Menanggapi keluhan warga yang semakin meluas, Mahmud Khusairi, salah satu staf BPN Ketapang, menyayangkan aksi warga yang menyuarakan protes mereka melalui media sosial.
"Kami mohon, kalau ada keluhan, sampaikan langsung ke kantor kami, jangan dulu di media sosial, " ujar Mahmud, Rabu (16/7/2025).
Mahmud juga menegaskan bahwa biaya yang berlaku di BPN Ketapang sudah sesuai dengan aturan yang berlaku. Jika ada biaya tambahan, menurutnya, kemungkinan besar itu adalah ulah oknum-oknum yang tidak bertanggung jawab.

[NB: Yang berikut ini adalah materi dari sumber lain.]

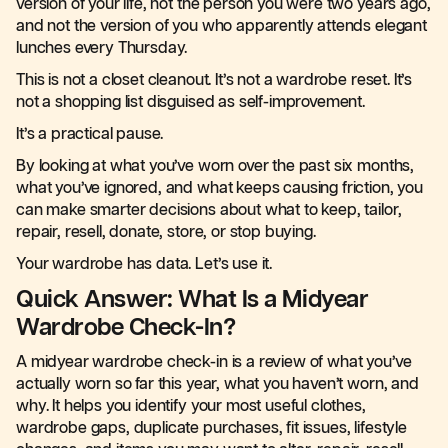
version of your life, not the person you were two years ago,
and not the version of you who apparently attends elegant
lunches every Thursday.
This is not a closet cleanout. It’s not a wardrobe reset. It’s
not a shopping list disguised as self-improvement.
It’s a practical pause.
By looking at what you’ve worn over the past six months,
what you’ve ignored, and what keeps causing friction, you
can make smarter decisions about what to keep, tailor,
repair, resell, donate, store, or stop buying.
Your wardrobe has data. Let’s use it.
Quick Answer: What Is a Midyear
Wardrobe Check-In?
A midyear wardrobe check-in is a review of what you’ve
actually worn so far this year, what you haven’t worn, and
why. It helps you identify your most useful clothes,
wardrobe gaps, duplicate purchases, fit issues, lifestyle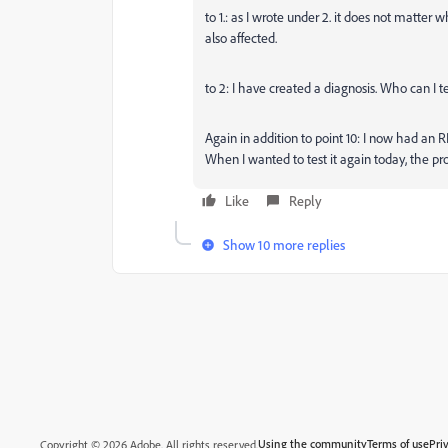
to 1.: as I wrote under 2. it does not matter w
also affected.
to 2: I have created a diagnosis. Who can I te
Again in addition to point 10: I now had an R
When I wanted to test it again today, the pr
Like
Reply
Show 10 more replies
Using the community
Terms of use
Pri
Copyright © 2026 Adobe. All rights reserved.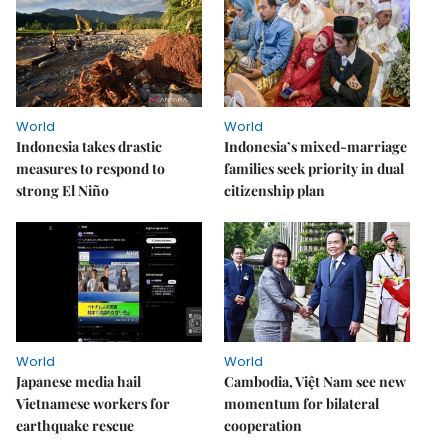
World
World
Indonesia takes drastic
Indonesia’s mixed-marriage
measures to respond to
families seek priority in dual
strong El Niño
citizenship plan
World
World
Japanese media hail
Cambodia, Việt Nam see new
Vietnamese workers for
momentum for bilateral
earthquake rescue
cooperation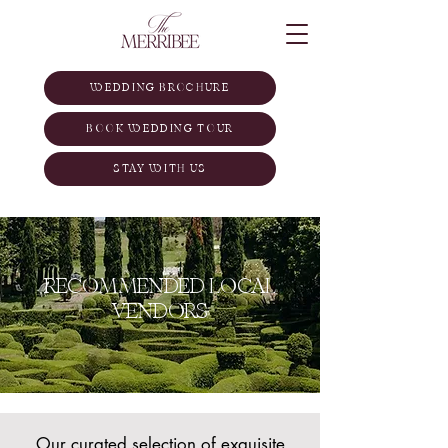
WEDDING BROCHURE
BOOK WEDDING TOUR
STAY WITH US
RECOMMENDED LOCAL
VENDORS
Our curated selection of exquisite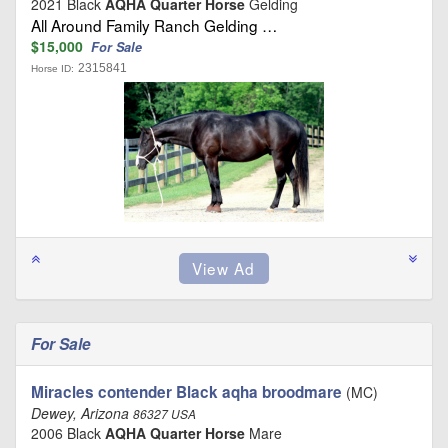
2021 Black
AQHA Quarter Horse
Gelding
All Around Family Ranch Gelding …
$15,000
For Sale
2315841
Horse ID:
For Sale
Miracles contender Black aqha broodmare
(MC)
Dewey, Arizona
86327 USA
2006 Black
AQHA Quarter Horse
Mare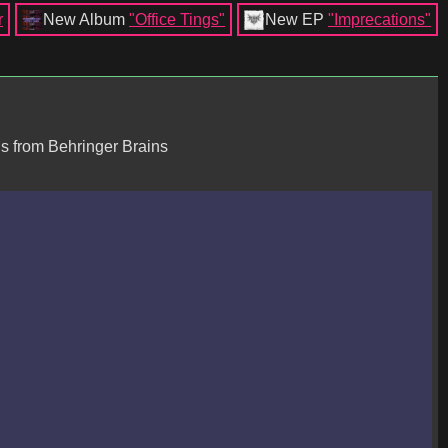
r
New Album
"Office Tings"
New EP
"Imprecations"
is from Behringer Brains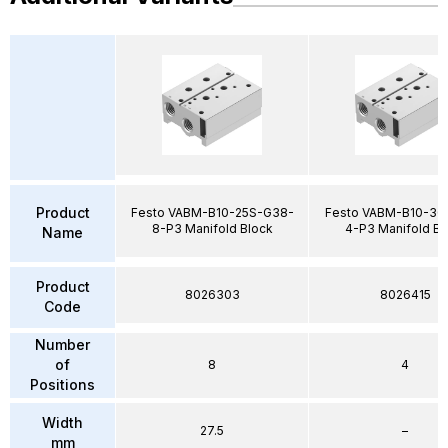
Product
Festo VABM-B10-25S-G38-
Festo VABM-B10-30
8-P3 Manifold Block
4-P3 Manifold Bl
Name
Product
8026303
8026415
Code
Number
of
8
4
Positions
Width
27.5
–
mm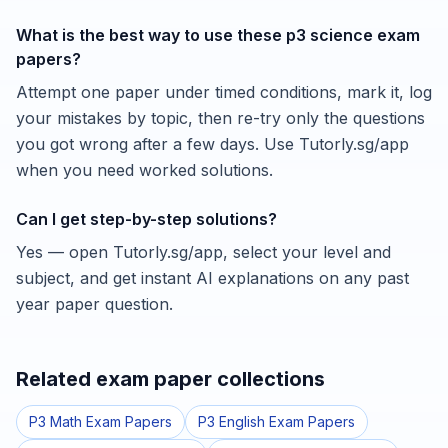
What is the best way to use these p3 science exam
papers?
Attempt one paper under timed conditions, mark it, log
your mistakes by topic, then re-try only the questions
you got wrong after a few days. Use Tutorly.sg/app
when you need worked solutions.
Can I get step-by-step solutions?
Yes — open Tutorly.sg/app, select your level and
subject, and get instant AI explanations on any past
year paper question.
Related exam paper collections
P3 Math Exam Papers
P3 English Exam Papers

Ia juga mengakui bahwa program reformasi internal yang dicanangkan oleh Kepala BPN sebelumnya, Antonius, belum berjalan secara efektif.
"Kami akui, masih ada oknum yang bermain di dalam. Harapan kami, kepala BPN yang baru bisa membawa perubahan, " imbuhnya.
Upaya konfirmasi langsung telah dilakukan kepada Herculanus Richardo Lassa, Kepala Kantor BPN Ketapang yang baru saja menggantikan Antonius. Namun, hingga berita ini diturunkan, belum ada respons resmi yang diberikan dengan alasan masih dalam masa transisi jabatan.
Melihat semakin banyaknya laporan dan keluhan dari masyarakat, sejumlah organisasi masyarakat sipil dan aktivis agraria mendesak agar Kementerian ATR/BPN segera melakukan audit menyeluruh terhadap kinerja dan praktik yang terjadi di BPN Ketapang. Mereka juga menuntut pembentukan tim investigasi independen yang bertugas untuk mengusut tuntas dugaan praktik mafia tanah, percaloan, dan pungutan liar yang telah merugikan masyarakat kecil.
"Ini bukan sekadar masalah pelayanan yang buruk, tetapi ini adalah soal hak dasar atas tanah dan keadilan bagi warga, " tegas seorang aktivis agraria dari Ketapang yang turut mendampingi warga yang menjadi korban konflik.
Kini, masyarakat Ketapang menantikan gebrakan nyata dari pimpinan BPN yang baru. Bukan sekadar pernyataan normatif, melainkan tindakan tegas dan reformasi pelayanan yang dapat mengembalikan kepercayaan publik terhadap lembaga yang seharusnya menjadi penjamin kepastian hukum agraria ini.